Die Markenstelle für Klasse 33 hat den Widerspruch wegen fehlender Verwechslungsgefahr zurückgewiesen. Zwar seien die sich gegenüberstehenden Marken zur Kennzeichnung teilweise identischer und wirtschaftlich nahestehender Waren bestimmt, so daß bei unterstellter normaler Kennzeichnungskraft der Widerspruchsmarke die angegriffene Marke einen beachtlichen Abstand einzuhalten habe, dieser sei jedoch gewahrt. In schriftbildlicher, klanglicher und begrifflicher Hinsicht unterschieden sich die Markenworte ausreichend voneinander. Die Markenbezeichnungen "Ronetti" und "ROMANETTI" wiesen in jeglicher Schreibweise ausreichend unterschiedliche Gesamtumrissbilder auf. Zwar stimmten die Vergleichsmarken in den Silben "Ronetti" schriftbildlich überein, die zusätzlichen Buchstaben "ma"/"MA" in "ROMANETTI" führten aber zu einem deutlich längeren, auch bei flüchtigem Lesen in Erinnerung bleibenden Schriftbild.

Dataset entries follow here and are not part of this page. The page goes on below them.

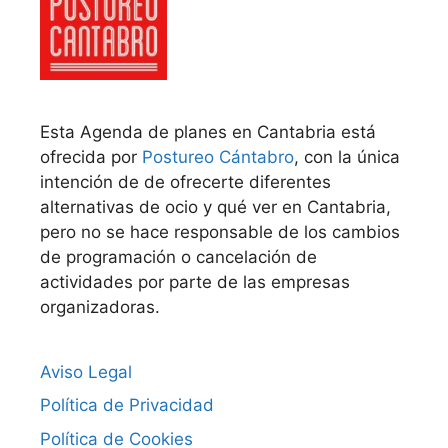
Esta Agenda de planes en Cantabria está
ofrecida por
Postureo Cántabro
, con la única
intención de de ofrecerte diferentes
alternativas de ocio y qué ver en Cantabria,
pero no se hace responsable de los cambios
de programación o cancelación de
actividades por parte de las empresas
organizadoras.
Aviso Legal
Política de Privacidad
Política de Cookies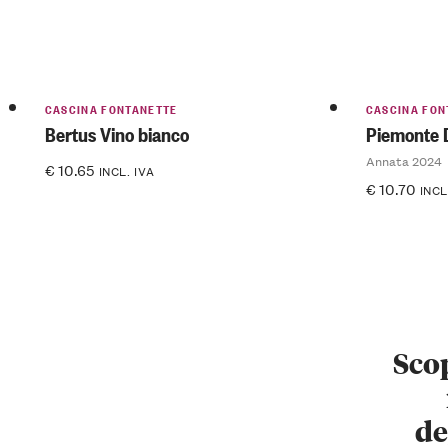
CASCINA FONTANETTE
CASCINA FON
Bertus Vino bianco
Piemonte 
Annata 2024
€
10.65
INCL. IVA
€
10.70
INCL
Scop
de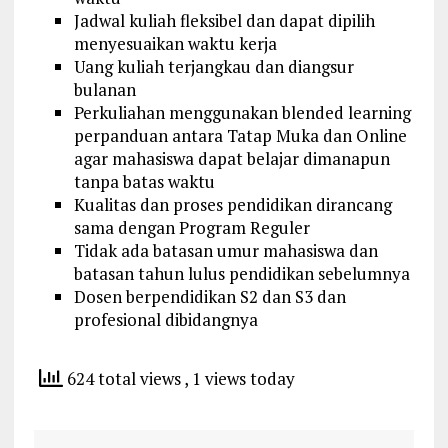
Jadwal kuliah fleksibel dan dapat dipilih
menyesuaikan waktu kerja
Uang kuliah terjangkau dan diangsur
bulanan
Perkuliahan menggunakan blended learning
perpanduan antara Tatap Muka dan Online
agar mahasiswa dapat belajar dimanapun
tanpa batas waktu
Kualitas dan proses pendidikan dirancang
sama dengan Program Reguler
Tidak ada batasan umur mahasiswa dan
batasan tahun lulus pendidikan sebelumnya
Dosen berpendidikan S2 dan S3 dan
profesional dibidangnya
624 total views
, 1 views today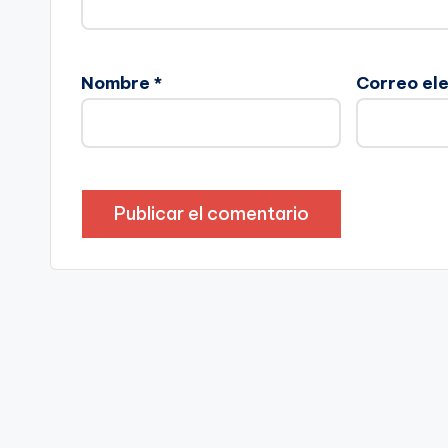
Nombre
*
Correo el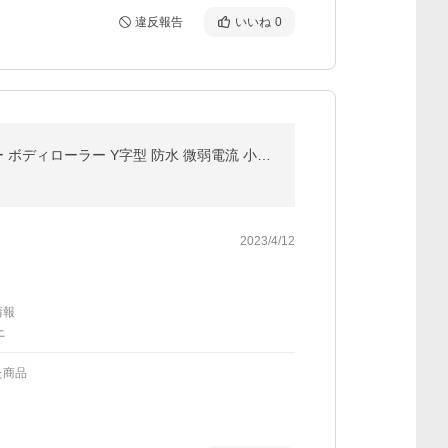
違反報告
いいね
0
LOMAYA 美顔ローラー マイクロカレント 美顔器 美容ローラー リフトアップ ほうれい線 フェイスローラー ボディローラー Y字型 防水 微弱電流 小顔効果
2023/4/12
情報
上
た商品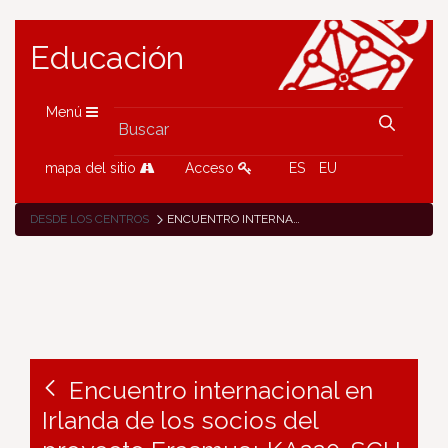
Educación
Menú
mapa del sitio
Acceso
ES
EU
DESDE LOS CENTROS
ENCUENTRO INTERNACIONAL EN IRLANDA DE LOS SOCIOS DEL PROYECTO ERASMUS+ KA220-SCH «GENERACIONES PEDALEANDO POR LA INCLUSIÓN Y LA ACCIÓN CLIMÁTICA»
Encuentro internacional en
Irlanda de los socios del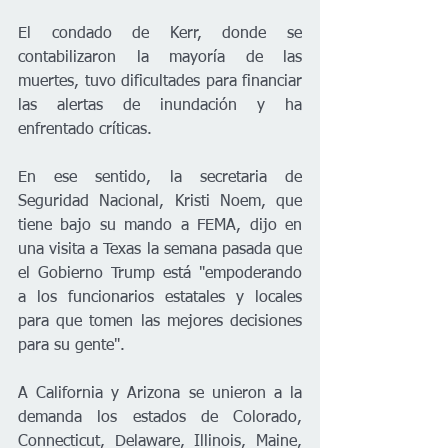
El condado de Kerr, donde se 
contabilizaron la mayoría de las 
muertes, tuvo dificultades para financiar 
las alertas de inundación y ha 
enfrentado críticas.
En ese sentido, la secretaria de 
Seguridad Nacional, Kristi Noem, que 
tiene bajo su mando a FEMA, dijo en 
una visita a Texas la semana pasada que 
el Gobierno Trump está "empoderando 
a los funcionarios estatales y locales 
para que tomen las mejores decisiones 
para su gente".
A California y Arizona se unieron a la 
demanda los estados de Colorado, 
Connecticut, Delaware, Illinois, Maine,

Entsprechendes gelte für eine etwaige klangliche Ähnlichkeit, weil der zusätzliche Bestandteil "MA" zu einer unterschiedlichen Silbenzahl und Vokalfolge führe, die auch bei flüchtiger Wahrnehmung einem Verhören entgegenstehe. So sei insbesondere auch die abweichende Vokalfolge "oei" bzw "oaei" aufgrund der Mitbetonung der Silbe "MA" in der Widerspruchsmarke deutlich hörbar.

Hiergegen richtet sich die Beschwerde der Widersprechenden. Angesichts der teilweisen Identität der beiderseitigen Waren und einer intensiven Benutzung der Widerspruchsmarke für "Wermut" hält sie die beiderseitigen Kennzeichnungen klanglich und begrifflich für verwechselbar. Die übereinstimmenden Endvokale "E-I" würden aufgrund der italienisch klingenden Endung "ETTI" in beiden Marken klanglich besonders zur Geltung kommen. Die übereinstimmende Anfangssilbe "RO" werde zudem von dieser Endsilbe in der Widerspruchsmarke nur durch die Silbe "MA" getrennt, die im Zusammenhang mit der stark betonten Anfangssilbe "RO" und den ebenfalls stark betonten Endsilben eher schwach klinge. Da der Verkehr nach der Lebenserfahrung mehr auf die Wortanfänge achte und eine identische betonte klangstarke Endung bei beiden Marken hinzutrete, werde der erforderliche klangliche Abstand nicht gewahrt.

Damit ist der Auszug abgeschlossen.